On Thursday, U.S. lawmakers introduced the International Human Rights Defense Act, a bill designed to protect and promote the rights of the international lesbian, gay, bisexual and transgender (LGBT) community.

 

The bill was introduced in the Senate by Sen. Edward Markey of Massachusetts and in the House by Rep. Alan Lowenthal of California, both Democrats. The legislation would appoint a special envoy within the U.S. Department of State to coordinate efforts to prevent discrimination and advance the rights of LGBT people worldwide.

 

The Bill:
 

"International Human Rights Defense Act - Directs the Secretary of State to establish in the Department of State's Bureau of Democracy, Human Rights, and Labor a Special Envoy for the Human Rights of LGBT Peoples who shall: (1) direct U.S. government efforts regarding human rights abuses against the LGBT community internationally and the advancement of human rights for LGBT (lesbian, gay, bisexual, or transgender) people in U.S. foreign policy, and (2) represent the United States internationally in bilateral and multilateral engagement on these matters.
 

Directs the Special Envoy to develop or update annually for six years a U.S. global strategy to prevent and respond to discrimination and violence against LGBT people.
 

Authorizes the Secretary and the Administrator of the United States Agency for International Development (USAID) to provide assistance to prevent and respond to discrimination and violence against LGBT people."

 

“With the rights of the LGBT community under attack around the globe, we must stand hand-in-hand with them in the struggle for recognition and equality everywhere," Sen.
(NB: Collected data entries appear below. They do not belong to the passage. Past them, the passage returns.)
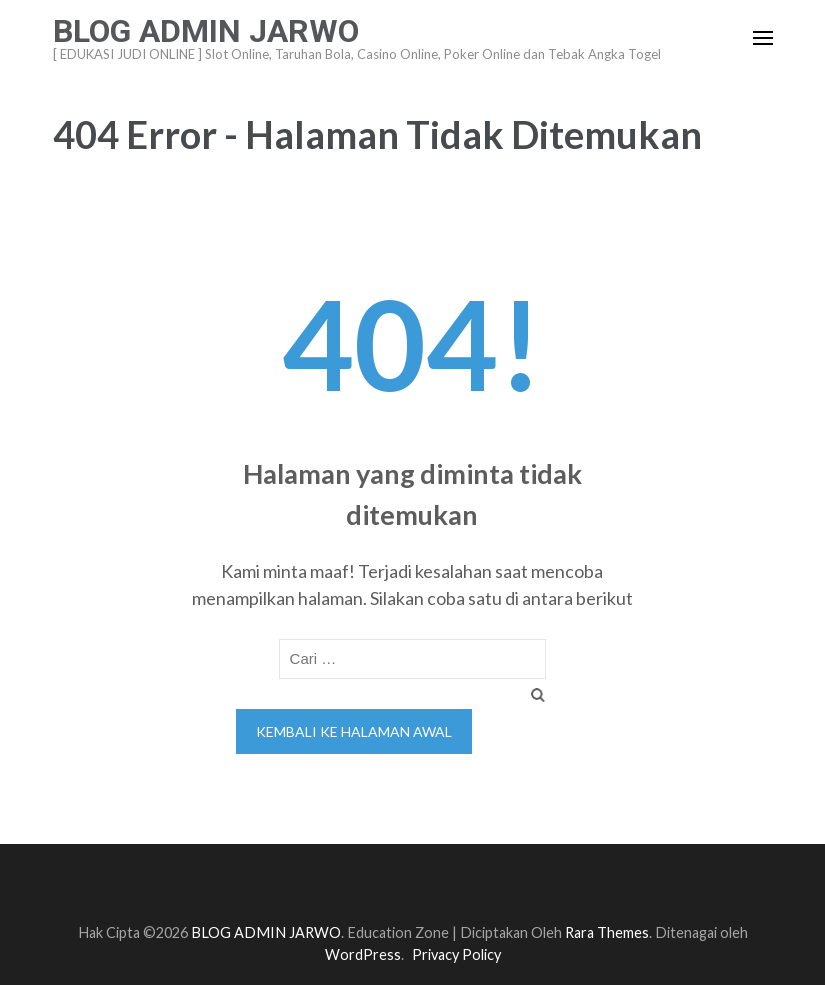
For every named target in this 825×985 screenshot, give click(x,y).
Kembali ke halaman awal (354, 731)
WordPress (363, 954)
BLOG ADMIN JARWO (206, 31)
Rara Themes (607, 932)
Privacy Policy (456, 954)
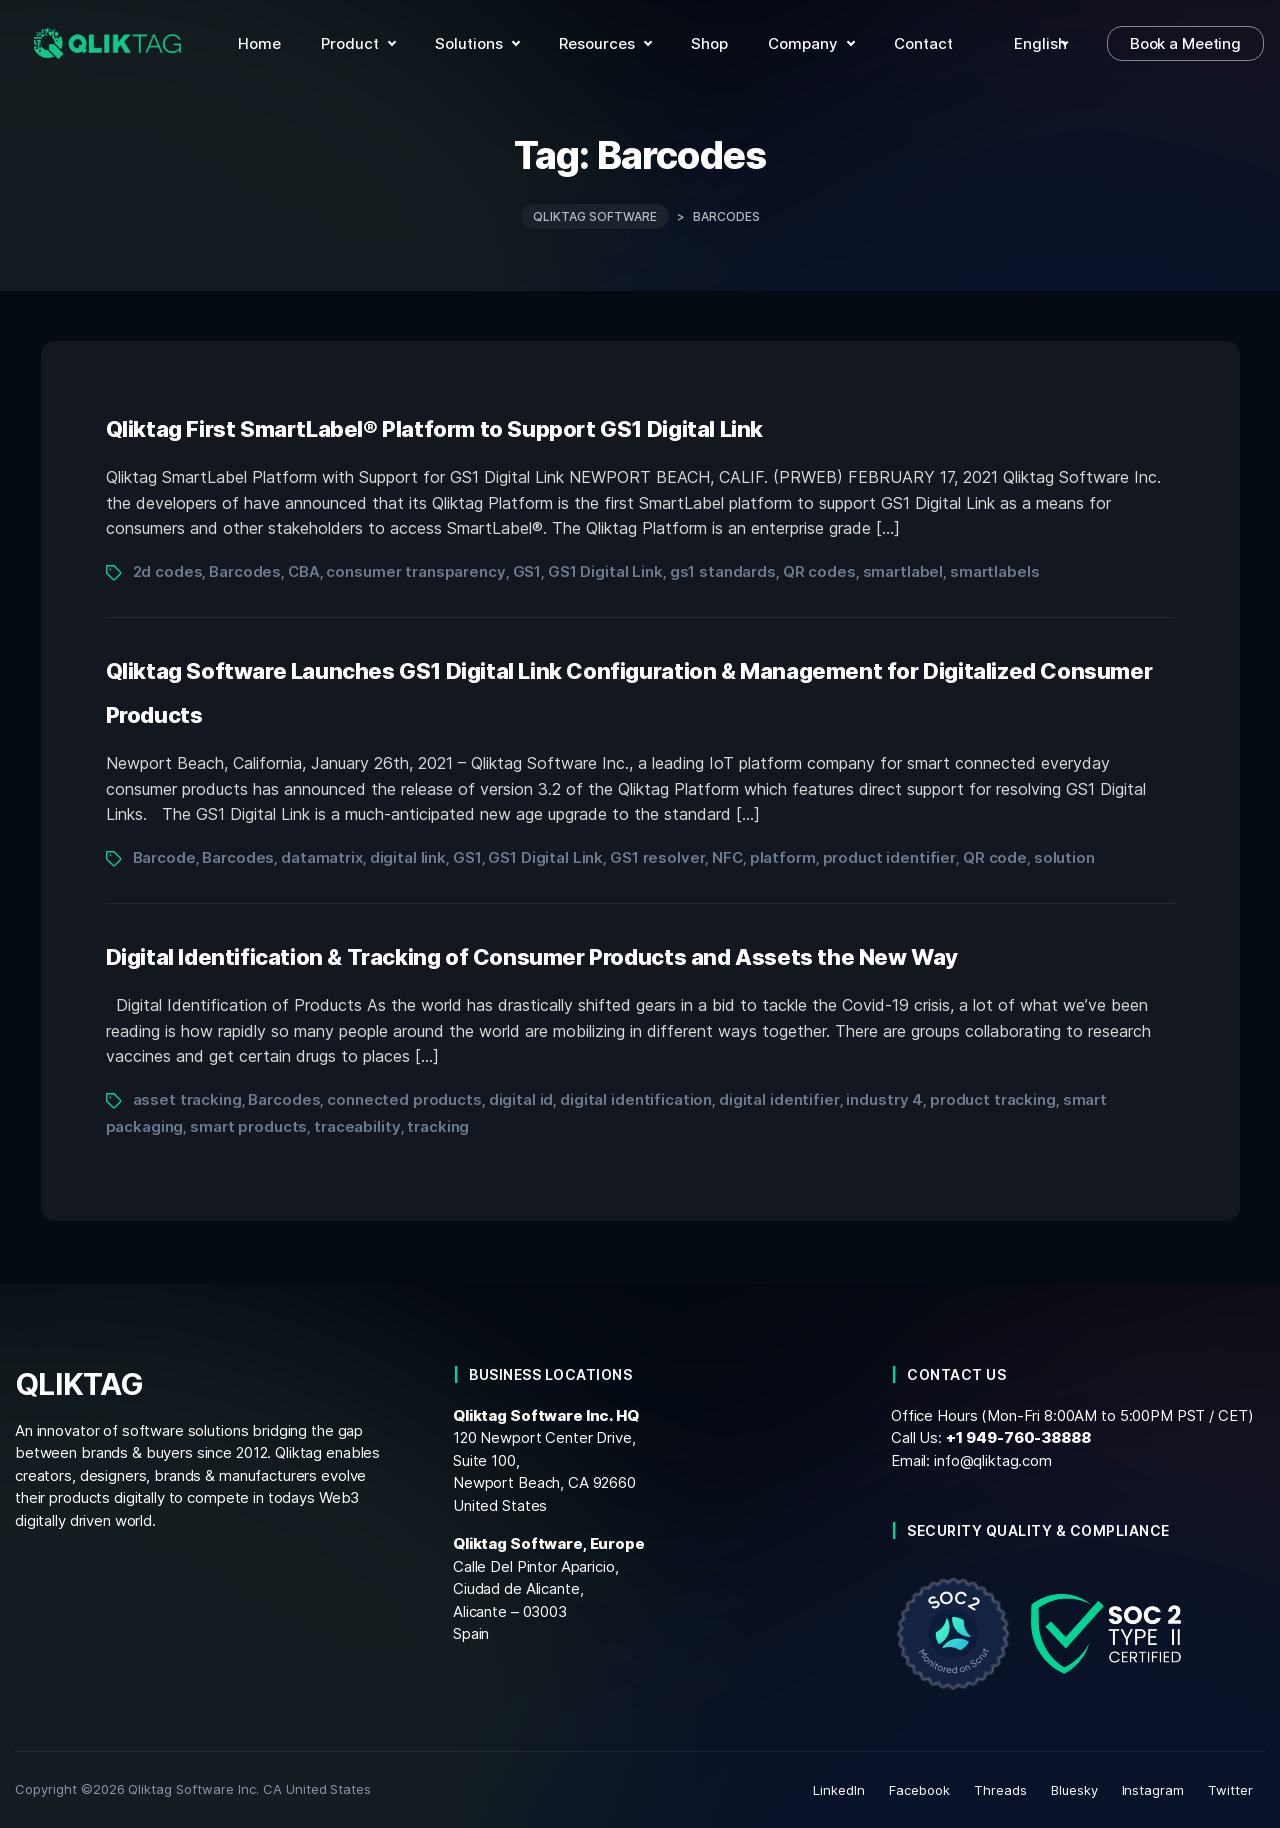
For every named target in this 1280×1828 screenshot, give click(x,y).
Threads (1000, 1790)
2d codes (168, 571)
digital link (408, 857)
Markey said.

 

The same bill was introduced by Markey in 2014, but never reached a vote. One wonders if the Bill will recieve any movement with an all Republican majority, where it seems Republicans do not have a majority who favor LGBTI rightts at home, let alone abroad.

 

 

Reuters Reports :

Its re-introduction this year comes as talks about the initiative are underway at the State Department, a spokeswoman for Markey told Reuters. "The Senator is proud of the level of support and the high level of attention to this especially within the State Department," Gisele Barry said."
 

“We must do what we can as a nation to enforce the precept that all human beings ... are entitled to a basic set of human rights which include the right to love who they choose without fear of punishment or death. LGBT rights are human rights,” said Lowenthal, the bill's co-sponsor, in the statement.
 

As LGBT rights, and especially same-sex couples' right to marry, gained momentum across the United States throughout 2014, Anti-LGBT legislation and persecution is increasing in many countries the world.
 

In 2014, Nigeria, The Gambia and Uganda passed onerous anti-homosexuality legislation, and together with other African countries continued state sancitoned persecution of LGBTI people.